Alternatively, positive medical developments can change the calculus. For instance, let’s say that your daughter got into a ski accident three years ago. Doctors initially said she would be paralyzed for life. So you planned your finances accordingly to meet her medical needs now. But then an exciting new surgery becomes available, and this surgery restores your daughter to nearly full mobility. You’ve now freed up resources, which you’ll need to reallocate strategically.

Another positive example: after struggling with Type 2 diabetes, a lower carb diet helps you lose weight, get your blood sugar stable and stop taking so much prescription medication. You can now work more hours and concentrate on your business, so your income increases, necessitating a reevaluation of your estate plan.

A trustee or the executor of your estate gets sick or becomes unable to fulfill certain key duties.

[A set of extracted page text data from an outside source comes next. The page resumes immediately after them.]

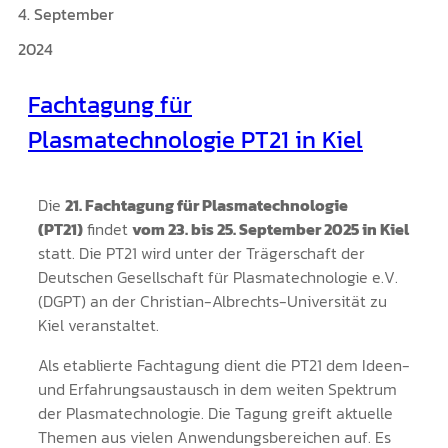
4. September
2024
Fachtagung für
Plasmatechnologie PT21 in Kiel
Die
21. Fachtagung für Plasmatechnologie
(PT21)
findet
vom 23. bis 25. September 2025 in Kiel
statt. Die PT21 wird unter der Trägerschaft der
Deutschen Gesellschaft für Plasmatechnologie e.V.
(DGPT) an der Christian-Albrechts-Universität zu
Kiel veranstaltet.
Als etablierte Fachtagung dient die PT21 dem Ideen-
und Erfahrungsaustausch in dem weiten Spektrum
der Plasmatechnologie. Die Tagung greift aktuelle
Themen aus vielen Anwendungsbereichen auf. Es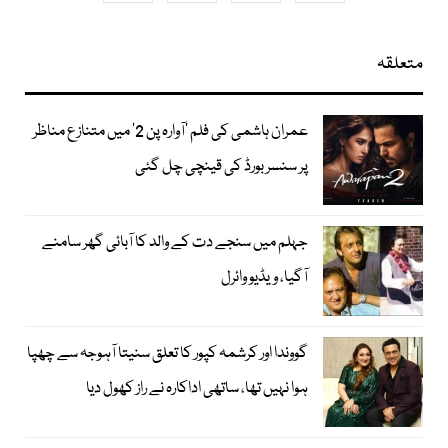
متعلقہ
عمران ہاشمی کی فلم ’آوارہ پن 2‘ میں متنازع مناظر
پر سنسر بورڈ کی قینچی چل گئی
جہلم میں سنجے دت کے والد کا آبائی گھر سامنے
آگیا، ویڈیو وائرل
گووندا اور کرشمہ کپور کا تعلق سنیتا آہوجہ سے چھپا
ہوا نہیں تھا، ساتھی اداکارہ نے راز کھول دیا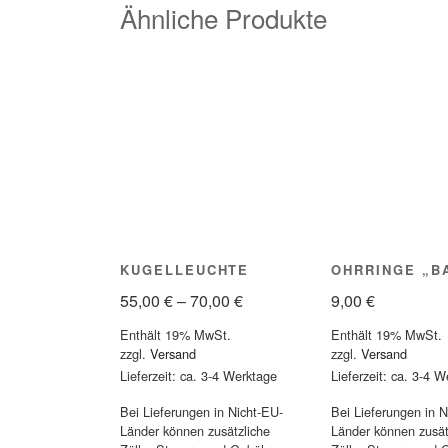
Ähnliche Produkte
KUGELLEUCHTE
OHRRINGE „B
Preisspanne:
55,00
€
–
70,00
€
9,00
€
55,00 €
Enthält 19% MwSt.
Enthält 19% MwSt.
bis
zzgl.
Versand
zzgl.
Versand
70,00 €
Lieferzeit: ca. 3-4 Werktage
Lieferzeit: ca. 3-4 
Bei Lieferungen in Nicht-EU-
Bei Lieferungen in N
Länder können zusätzliche
Länder können zusät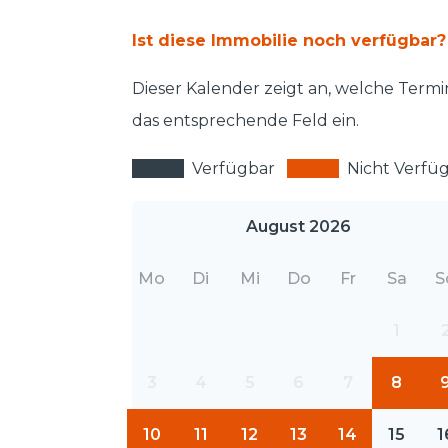
Ist diese Immobilie noch verfügbar?
Dieser Kalender zeigt an, welche Termi
das entsprechende Feld ein.
Verfügbar
Nicht Verfü
August 2026
Mo
Di
Mi
Do
Fr
Sa
S
1
3
4
5
6
7
8
10
11
12
13
14
15
1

For instance, you name your brother as the estate executor and guardian for your children. But then he sustains a traumatic brain injury in a car accident, which means he can no longer fulfill these responsibilities. You will need to find someone else to replace his role.

The emergence of new planning tools or strategies might change your calculus.

A knowledgeable estate planning lawyer can help you keep abreast of such changes and technologies, suggest possible updates and maximize the effectiveness of your estate plan.

Regular Maintenance: Don’t Do It Yourself

Just like you should trust an experienced car mechanic to probe and test your vehicle to determine best practices for keeping it road-ready and safe; so, too, will you benefit from working with a qualified estate planning attorney to manage all the moving parts and alert you to when you need to act and how.

As a general rule of thumb, “tune up” the estate plan annually or in the wake of a major event, like those we discussed above.